We often write the model as \(f (x ; w)\), stacking all parameters to a vector \(w\).

Structure of a dataset

In a dataset we have many data.
We can represent each piece of data as \((x_i,y_i)\), \(i = 1,2,3,\cdots\)
\(x_i\) is called the feature and \(y_i\) is called the label.
The relationship between \(x_i\) and \(y_i\) and the model \(f\) is \(f (x_i ) = y_i\)
For example, if the weather forecast says it will be 21\(^{\circ}\)C (69.8\(^{\circ}\)F) if it turns out to be 22\(^{\circ}\)C (71.6\(^{\circ}\)F) you won’t be yelling at the TV.

How would you fit a line?

Can you find a line that passes through (0, 0) and (1, 1)?

The ”framework” of the model is \(f (x) = w_1x + w_0\)
The data is (\(x = 0\), \(f (x ) = y = 0\)) and (\(x = 1\), \(f (x ) = y = 1\)).
The process of finding a model to fit the data is to find the values of \(w_1\) and \(w_0\).

How would you fit a quadratic curve?

Can you find a quadratic curve that passes through (0, 0), (1, 1) and (−1, 1)?

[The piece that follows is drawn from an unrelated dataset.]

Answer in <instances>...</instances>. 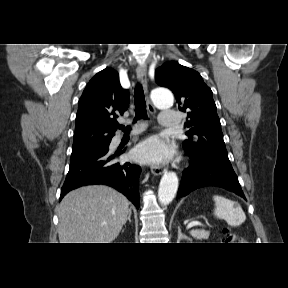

The ”framework” of the model is \(f (x) = w_2x^2 + w_1x + w_0\)
The data is \((x = 0, f (x ) = y = 0)\), \((x = 1, f (x ) = y = 1)\) and \((x =−1,f(x)=y =1)\)
The process of finding a model to fit the data is to find the values of \(w_2\), \(w_1\) and \(w_0\).

Is Your Model a Good Fit?

How would you determine if your model is a good fit or not?
- How will you determine this?
- Is there a quantitative way?
We now introduce a new notation \(f(x_i) = \hat{y_i}\) here the \(\hat{\cdot}\) represents \(f(x_i)\) is a prediction of \(y_i\).

Error Functions

An error function quantifies the discrepancy between your model and the data.
- They are non-negative, and go to zero as the model gets better.
Common Error Functions:
- Mean Squared Error: \[ \text{MSE} = \frac{1}{N}\sum^{N}_{i=1}||y_i - \hat{y_i}||^2 \]
- Mean Absolute Error: \[ \text{MAE} = \frac{1}{N}\sum^{N}_{i=1}|y_i - \hat{y_i}| \]
In later units, we will refer to these as cost functions or loss functions.